On arriving at his London office each weekday morning, J.P. Morgan & Co.'s Klaus Diedricks scans the stock prices of major European companies.

What he has seen there in the last three months is nothing short of a financial revolution, he said. Since Jan. 1, companies have been valued in euros. By eliminating national currencies, the financial press is able to list firms by industry-not by country.

No calculator for currency conversion is required.

"These simple things make a whole world of difference," said Mr. Diedricks, Morgan's co-head of global mergers and acquisition advisory. "Overnight the equity market has become unified and comparable."

For Morgan and other U.S. banks with a strong European presence, the change has translated into phenomenal growth in two business lines: advisory work and leveraged finance.

And bankers say that nowhere is that change more clearly illustrated than in Olivetti SpA's $60 billion bid for Telecom Italia SpA.

"Before, it would have been very difficult for Olivetti to raise that kind of cash, because of exchange," said one banker familiar with the deal. "With the euro, its easy to swap without moving markets."

At least a dozen U.S. financial services companies have had an official role in the Olivetti deal, which includes the biggest syndicated loan in history, at $22.5 billion. The deal is also noteworthy because Olivetti plans to pay for Telecom Italia with debt-a practice rarely found in Europe.

"What is shows is a significant change in the tide here," said Herb Aspbury, a regional executive for Europe, Africa, and the Middle East for Chase Manhattan Corp. based in London.

Even late Friday, as the Olivetti bid appeared to be losing momentum among Telecom Italia shareholders, Mr. Aspbury said the impact of the deal was far-reaching. By the March 26 deadline, more than a dozen banks worldwide had committed $1 billion each to the loan.

"We've discovered with this deal there is tremendous liquidity for well- structured and priced deals," Mr. Aspbury said.

Regardless of whether Olivetti's bid wins or fails, many bankers believe that the deal is just the first sign that pent-up merger energy in Europe is about to blow.

Bankers point to two main reasons for the boom: first, the introduction of the euro Jan. 1 makes it easier to value and pay for companies. Second, trade restrictions have eroded.

There's one more factor, said Mr. Diedricks, a native German. Until recently, he said, "deals were done behind closed doors. Management negotiated and then the deal came out. Shareholders did what they were told."

Now, European shareholders "have become more demanding," and the Continent's burgeoning capital markets have become more transparent. Corporate executives are held more liable not only for merger decisions but for company performance.
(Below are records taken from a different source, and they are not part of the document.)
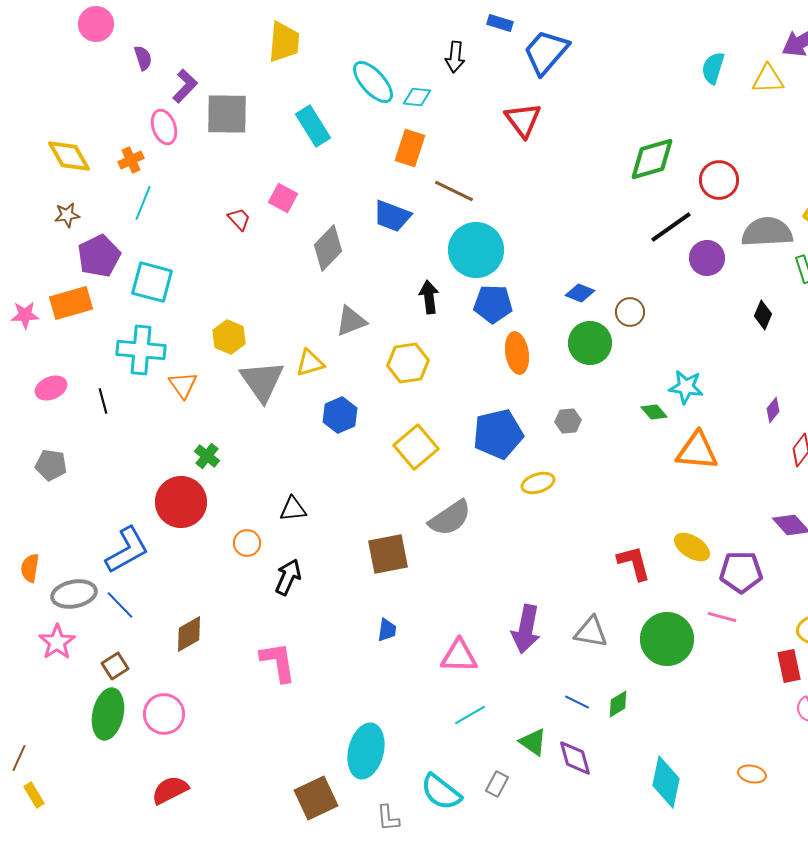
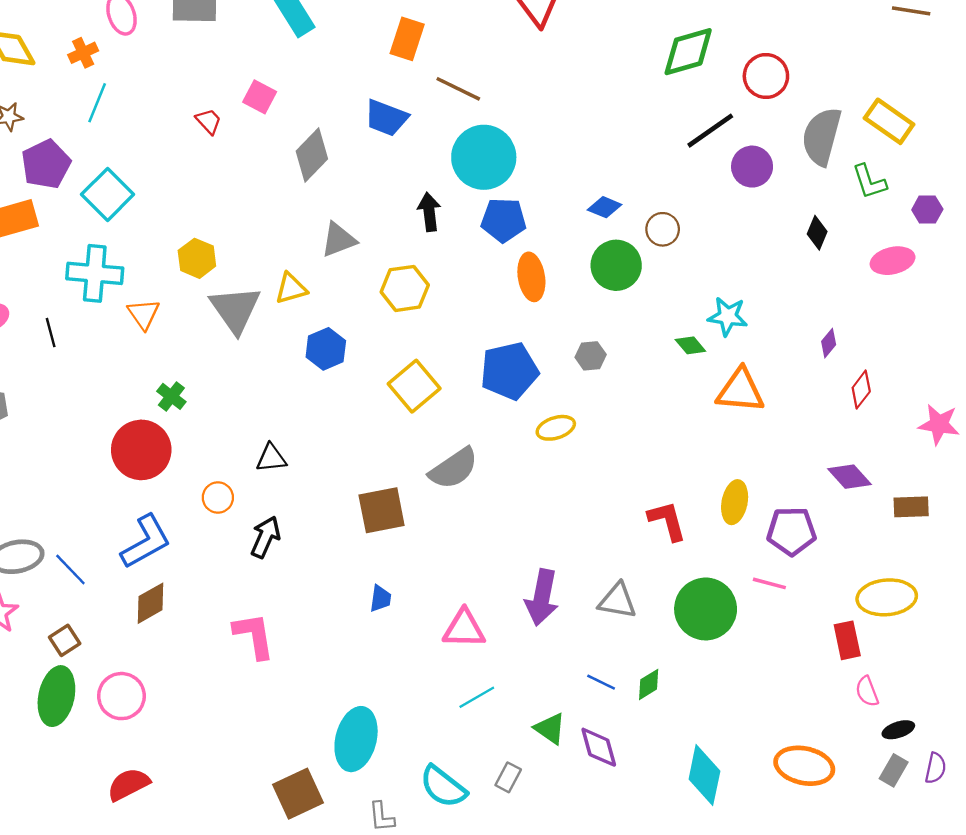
gray semicircle: (767, 232) -> (822, 136), turned -72
cyan square: (152, 282) -> (108, 194), turned 30
yellow ellipse: (692, 547) -> (735, 502), turned 69
blue L-shape: (127, 550) -> (146, 542), moved
orange ellipse: (752, 774) -> (804, 766), size x1.8

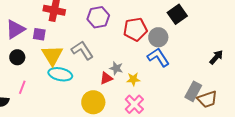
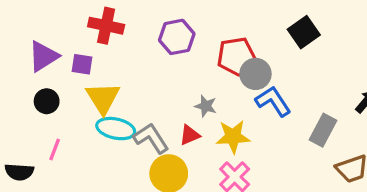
gray circle: (158, 37) -> (255, 74), moved
gray L-shape: (82, 50) -> (151, 138), moved
gray star: (116, 68) -> (206, 106), moved
yellow star: (133, 79) -> (233, 137), size x1.5
gray rectangle: (193, 91) -> (323, 130), moved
For instance, as Olivetti has pushed its plan for Telecom Italia, Telecom Italia's management has countered with plan of its own. Mr. Diedricks, whose company is advising the company, said Telecom Italia has heard the message "loud and clear."

With such new pressures on European corporations, there are already signs the dam that held back the M&A boom has burst.

Through the end of the first quarter 2,829 M&A deals worth $348 billion were announced in Europe, according to Securities Data Co.

The volume is more than half of the European record of $597 billion announced in 1998. If the pace holds, European merger announcements in 1999 would rival the U.S. record of $1 trillion, set in 1998.

Some observers have likened the merger boom to the merger mania in the U.S. and Europe in the 1980s. But a closer look shows that the current run on both continents far exceeds that wave.

The merger deals announced in 1989, the height of the last European merger wave, totaled only $163 billion-less than half the figure for first quarter 1999.

"I've never seen anything like it," Mr. Diedricks said.

Furthermore, three U.S. banks appear poised to capitalize on the trend: Citigroup Inc., Chase, and J.P. Morgan. In all, they have advised on more than 149 deals valued at $317 billion since January 1998.

"What we are bringing to the table is expertise," Mr. Diedricks said. "The Continental banks cannot compete in the same way. There's not enough knowledge."

Most bankers agree that having an established foothold in Europe gives an advantage to winning profitable M&A advisory and finance business. Morgan, Chase, and Citigroup-through its Salomon Smith Barney subsidiary- have been in Europe for decades.

But as the Olivetti deal shows, there is room for newcomers. Lehman Brothers and Donaldson, Lufkin & Jenrette co-led the deal with Chase and Italy's Mediobanca. Neither firm ranked in the top 10 of M&A advisory firms in Europe last year. This year through March, Lehman ranks fifth and DLJ ranks seventh.

The only laggards in Europe may be the local banks, said Chase's Mr. Aspbury, who cites cultural and social barriers.

"There's a good flow of cross-border deals in the corporate sector, but among the banks the game has yet to be played," he said.

"It reminds me of what we had in the States back in the 1970s, when we had problems with interstate banking," he said. "When we can eliminate those hurdles, I'll believe the single currency has fully arrived."